Endormir l’adversaire est plus facile quand il s’endort lui-même
La confiance en soi et le statut de favori peuvent endormir celui qui en est nanti. Soyons lucides, les All Blacks sont loin de broyer du noir et ils ont de quoi dormir tranquille pour le moment : leurs dernières (et écrasantes) victoires contre l’équipe de France sont un bon somnifère. Endormir l’adversaire est plus facile quand il s’endort lui-même. La trop grande estime des Blacks en eux-mêmes, voilà notre pièce à conviction numéro huit.
Et les autres équipes ? On n’y pense pas assez. L’Australie, l’Afrique du Sud, l’Angleterre, les Fidji, l’Ecosse et même l’Argentine sont pour l’instant des alliés de la France. En effet, une victoire du quinze français leur ôterait un sacré poids sur l’estomac. Ce soutien moral tacite et tactique qui ne durera pas plus d’une semaine, possède des vertus bienfaisantes. Il est en l’occurrence la pièce à conviction numéro neuf.
Des points d’appuis pour les crampons des joueurs français
Les éléments suivants sont plus aléatoires ou subjectifs mais ne peuvent être négligés : la chance (on peut toujours compter sur elle) et le fait de se dire que le pire est passé (la défaite en ouverture). Nous rangerons ces petites pièces à conviction dans la boîte numéro dix, étiquetée « superstitions », dans laquelle se trouvent déjà grigris et autres amulettes…

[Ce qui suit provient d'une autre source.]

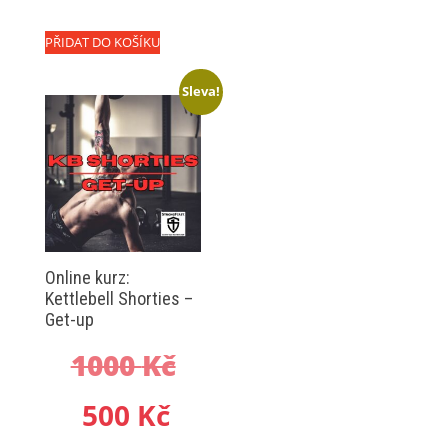
cena
byla:
PŘIDAT DO KOŠÍKU
je:
1000 Kč.
Sleva!
500 Kč.
Online kurz:
Kettlebell Shorties –
Get-up
Původní
1000
Kč
Aktuální
cena
500
Kč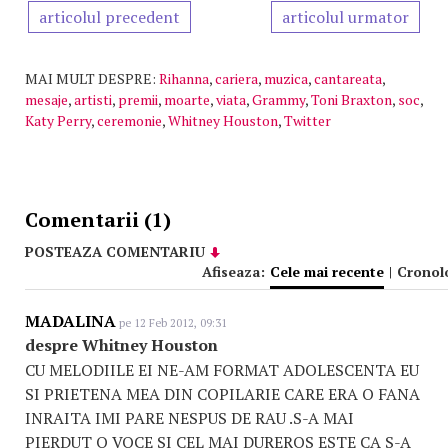
articolul precedent
articolul urmator
MAI MULT DESPRE:
Rihanna
,
cariera
,
muzica
,
cantareata
,
mesaje
,
artisti
,
premii
,
moarte
,
viata
,
Grammy
,
Toni Braxton
,
soc
,
Katy Perry
,
ceremonie
,
Whitney Houston
,
Twitter
Comentarii (1)
POSTEAZA COMENTARIU
Afiseaza:
Cele mai recente
|
Cronol
MADALINA
pe 12 Feb 2012, 09:31
despre Whitney Houston
CU MELODIILE EI NE-AM FORMAT ADOLESCENTA EU
SI PRIETENA MEA DIN COPILARIE CARE ERA O FANA
INRAITA IMI PARE NESPUS DE RAU .S-A MAI
PIERDUT O VOCE SI CEL MAI DUREROS ESTE CA S-A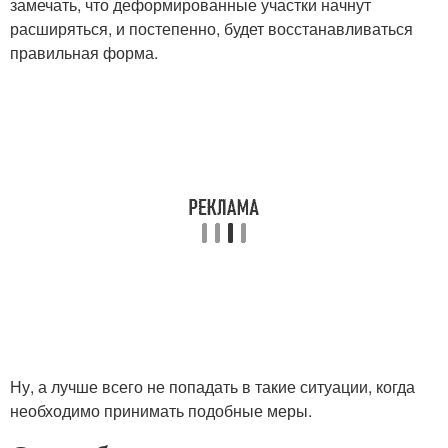
замечать, что деформированные участки начнут
расширяться, и постепенно, будет восстанавливаться
правильная форма.
Ну, а лучше всего не попадать в такие ситуации, когда
необходимо принимать подобные меры.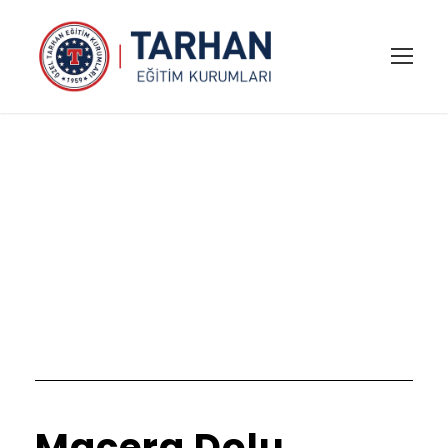
Eylül 2024
Month
Macera Dolu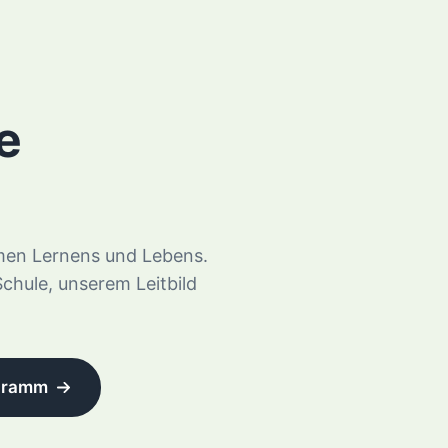
e
men Lernens und Lebens.
Schule, unserem Leitbild
ogramm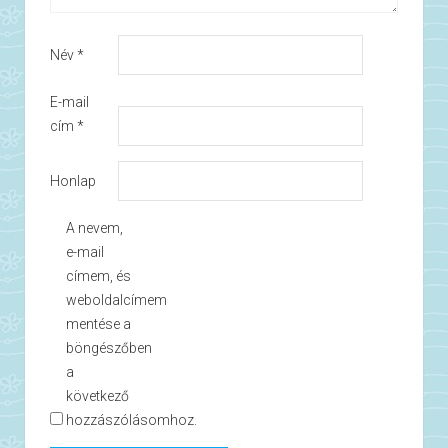
Név
*
E-mail
cím
*
Honlap
A nevem,
e-mail
címem, és
weboldalcímem
mentése a
böngészőben
a
következő
hozzászólásomhoz.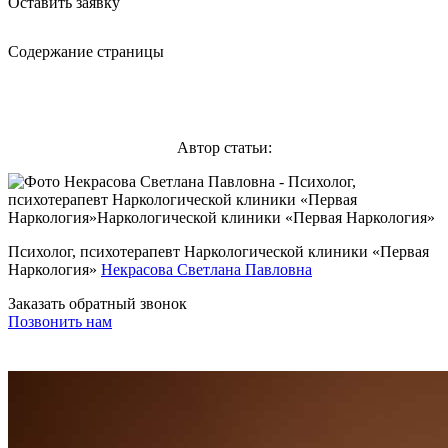
Оставить заявку
Содержание страницы
Автор статьи:
Психолог, психотерапевт Наркологической клиники «Первая
Наркология»
Некрасова Светлана Павловна
Заказать обратный звонок
Позвонить нам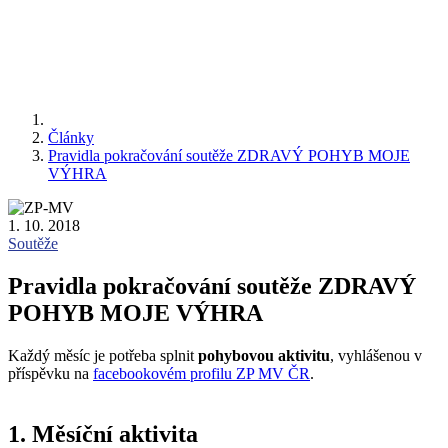
Články
Pravidla pokračování soutěže ZDRAVÝ POHYB MOJE
VÝHRA
1. 10. 2018
Soutěže
Pravidla pokračování soutěže ZDRAVÝ
POHYB MOJE VÝHRA
Každý měsíc je potřeba splnit
pohybovou aktivitu
, vyhlášenou v
příspěvku na
facebookovém profilu ZP MV ČR
.
1. Měsíční aktivita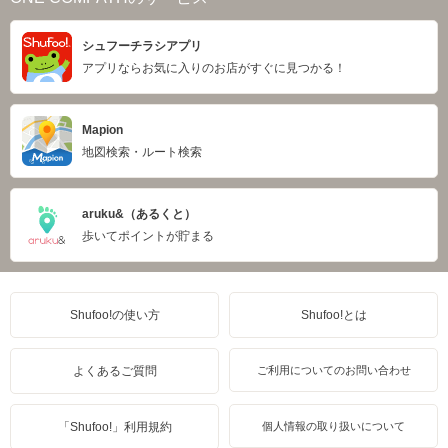
シュフーチラシアプリ
アプリならお気に入りのお店がすぐに見つかる！
Mapion
地図検索・ルート検索
aruku&（あるくと）
歩いてポイントが貯まる
Shufoo!の使い方
Shufoo!とは
よくあるご質問
ご利用についてのお問い合わせ
「Shufoo!」利用規約
個人情報の取り扱いについて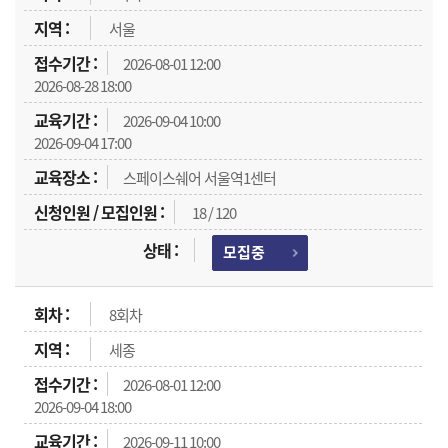
서울
2026-08-01 12:00
2026-08-28 18:00
2026-09-04 10:00
2026-09-04 17:00
스페이스쉐어 서울역1센터
18 / 120
모집중
8회차
세종
2026-08-01 12:00
2026-09-04 18:00
2026-09-11 10:00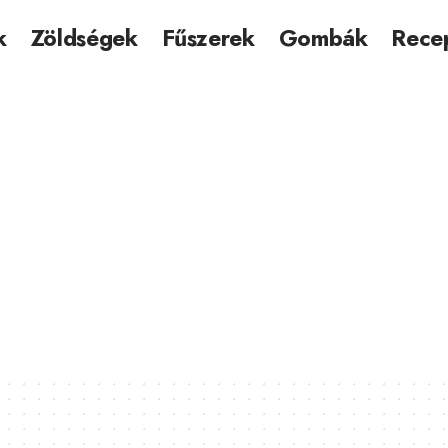
k
Zöldségek
Fűszerek
Gombák
Rece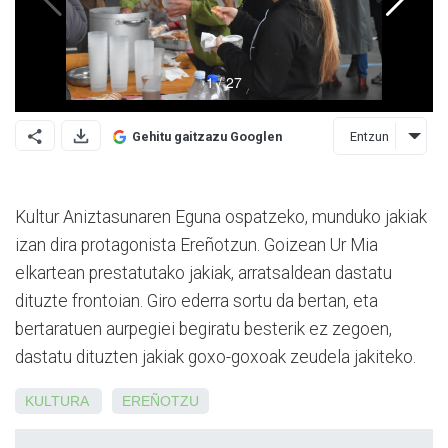
Entzun
Gehitu gaitzazu Googlen
Kultur Aniztasunaren Eguna ospatzeko, munduko jakiak
izan dira protagonista Ereñotzun. Goizean Ur Mia
elkartean prestatutako jakiak, arratsaldean dastatu
dituzte frontoian. Giro ederra sortu da bertan, eta
bertaratuen aurpegiei begiratu besterik ez zegoen,
dastatu dituzten jakiak goxo-goxoak zeudela jakiteko.
KULTURA
EREÑOTZU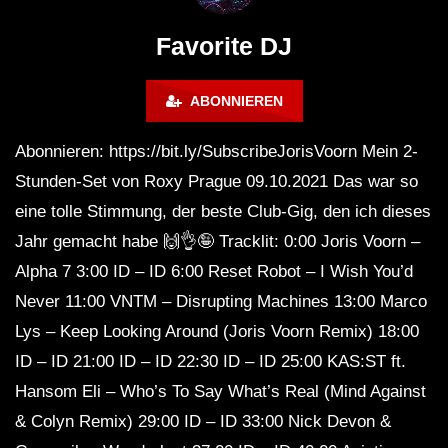
FuturFestival 2024
FESTIVAL Switzerla
LUCA DEA [Modernit
Favorite DJ
ABONNIEREN
Abonnieren: https://bit.ly/SubscribeJorisVoorn Mein 2-
Stunden-Set von Roxy Prague 09.10.2021 Das war so
eine tolle Stimmung, der beste Club-Gig, den ich dieses
Jahr gemacht habe 🙌👌🤪 Tracklit: 0:00 Joris Voorn –
Alpha 7 3:00 ID – ID 6:00 Reset Robot – I Wish You’d
Never 11:00 VNTM – Disrupting Machines 13:00 Marco
Lys – Keep Looking Around (Joris Voorn Remix) 18:00
ID – ID 21:00 ID – ID 22:30 ID – ID 25:00 KAS:ST ft.
Hansom Eli – Who’s To Say What’s Real (Mind Against
& Colyn Remix) 29:00 ID – ID 33:00 Nick Devon &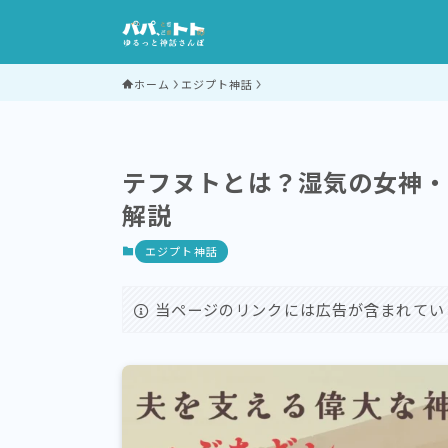
ホーム
エジプト神話
テフヌトとは？湿気の女神
解説
エジプト神話
当ページのリンクには広告が含まれてい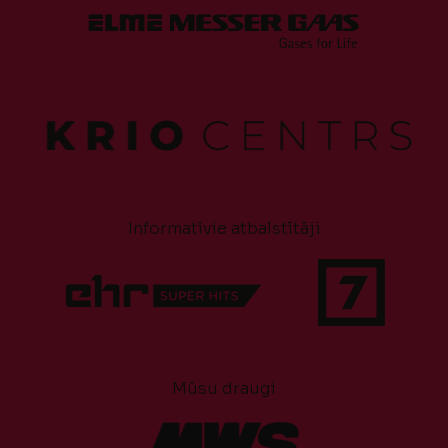
Informatīvie atbalstītāji
Mūsu draugi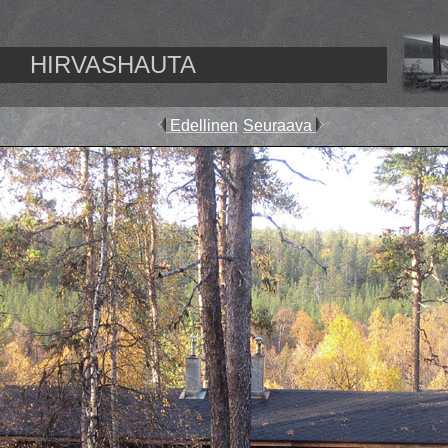
HIRVASHAUTA
Edellinen
Seuraava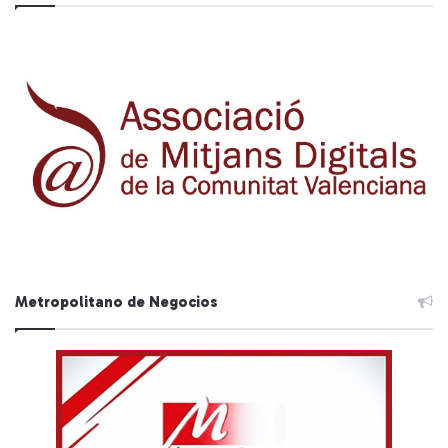
Metropolitano de Negocios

L’incertitude du résultat à ce niveau donne également des raisons d’espérer. Les chutes des favoris dans les grandes compétitions ne sont pas rares. Ce fut le cas du Brésil face à la France lors du dernier mondial de football. On peut aussi rappeler l’éjection des Blacks par les bleus lors du Mondial de rugby de 1999. Voilà autant de points d’appuis pour les crampons des joueurs français et autant de savons sous les pieds adverses…. Il ne s'agit pas de comparer la rencontre à venir au combat entre David et Goliath, mais on se souvient de certains résultats. Les enseignements de l’histoire, pièce numéro onze.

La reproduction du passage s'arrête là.